SAN DIEGO — The California Coastal Commission is scheduled to consider Thursday the city of San Diego’s ban on humans at the Children’s Pool in La Jolla during harbor seal pupping season.
The City Council passed the prohibition in March, but it hasn’t taken effect, pending action by the commission, which is in the midst of four days of meetings at the Catamaran Resort in Pacific Beach. Commission staff supports the restrictions.
The City Council passed the law after a rope barrier failed to keep people from bothering the seals and their offspring.
The new plan prohibits people from the beach from Dec. 15 to May 15, the traditional breeding season for the seals. The rope barrier will be up the rest of the year.
The Children’s Pool was deeded to the city in 1931 to be a safe swimming spot for youngsters. Seals moved into the area in the 1990s and have become the focus of a dispute between animal-rights supporters and beach-access advocates.
The public would still be allowed access to the area’s breakwater for walking, fishing or viewing the seals.
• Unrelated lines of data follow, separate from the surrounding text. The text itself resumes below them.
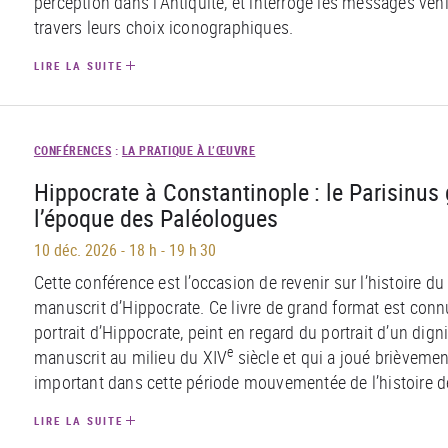
perception dans l’Antiquité, et interroge les messages véhi
travers leurs choix iconographiques.
LIRE LA SUITE
CONFÉRENCES
:
LA PRATIQUE À L’ŒUVRE
Hippocrate à Constantinople : le Parisinus 
l’époque des Paléologues
10 déc. 2026
-
18 h - 19 h 30
Cette conférence est l’occasion de revenir sur l’histoire d
manuscrit d’Hippocrate. Ce livre de grand format est connu
portrait d’Hippocrate, peint en regard du portrait d’un dign
e
manuscrit au milieu du XIV
siècle et qui a joué brièvemen
important dans cette période mouvementée de l’histoire 
LIRE LA SUITE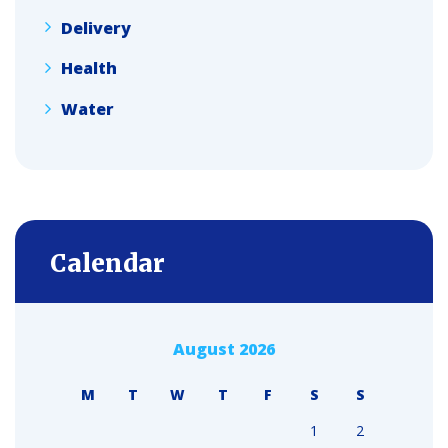
Delivery
Health
Water
Calendar
August 2026
M
T
W
T
F
S
S
1
2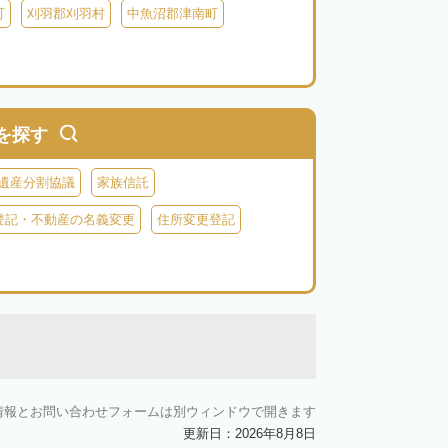
町
刈羽郡刈羽村
中魚沼郡津南町
を探す
遺産分割協議
家族信託
登記・不動産の名義変更
住所変更登記
情報とお問い合わせフォームは別ウィンドウで開きます
更新日：2026年8月8日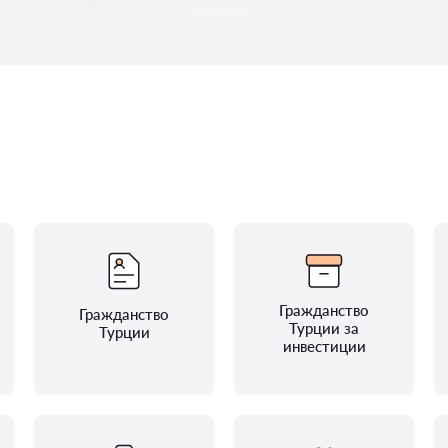
Гражданство
Гражданство
Турции за
Турции
инвестиции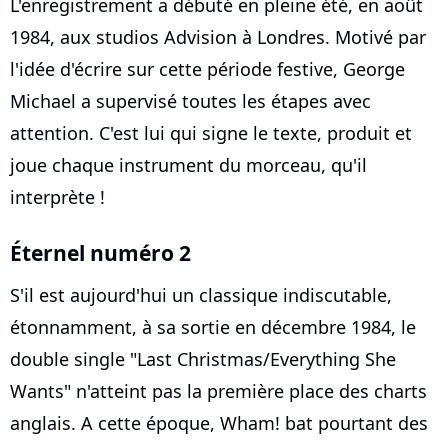
L'enregistrement a débuté en pleine été, en août
1984, aux studios Advision à Londres. Motivé par
l'idée d'écrire sur cette période festive, George
Michael a supervisé toutes les étapes avec
attention. C'est lui qui signe le texte, produit et
joue chaque instrument du morceau, qu'il
interprète !
Éternel numéro 2
S'il est aujourd'hui un classique indiscutable,
étonnamment, à sa sortie en décembre 1984, le
double single "Last Christmas/Everything She
Wants" n'atteint pas la première place des charts
anglais. A cette époque, Wham! bat pourtant des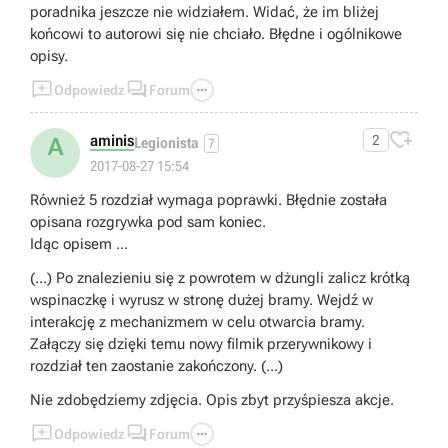
poradnika jeszcze nie widziałem. Widać, że im bliżej
końcowi to autorowi się nie chciało. Błędne i ogólnikowe
opisy.



Odpowiedz
Forum

aminis
2
A
Legionista
7
2017-08-27 15:54
Również 5 rozdział wymaga poprawki. Błędnie została
opisana rozgrywka pod sam koniec.
Idąc opisem ...
(...) Po znalezieniu się z powrotem w dżungli zalicz krótką
wspinaczkę i wyrusz w stronę dużej bramy. Wejdź w
interakcję z mechanizmem w celu otwarcia bramy.
Załączy się dzięki temu nowy filmik przerywnikowy i
rozdział ten zaostanie zakończony. (...)
Nie zdobędziemy zdjęcia. Opis zbyt przyśpiesza akcje.



Odpowiedz
Forum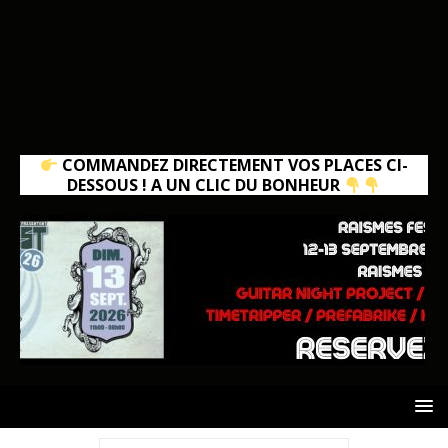
COMMANDEZ DIRECTEMENT VOS PLACES CI-
DESSOUS ! A UN CLIC DU BONHEUR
The city plans to install a chain across the stairs to the beach, however.
Councilwoman Sherri Lightner, who represents the area, was one of three dissenting City Council votes and plans to attend the Coastal Commission meeting, according to her spokeswoman.
Opponents contend the seal population is exploding and that they are not a threatened or endangered species. Supporters of the closure, however, said harbor seals require a sandy beach during pupping season, and cannot make use of nearby rocks like sea lions can.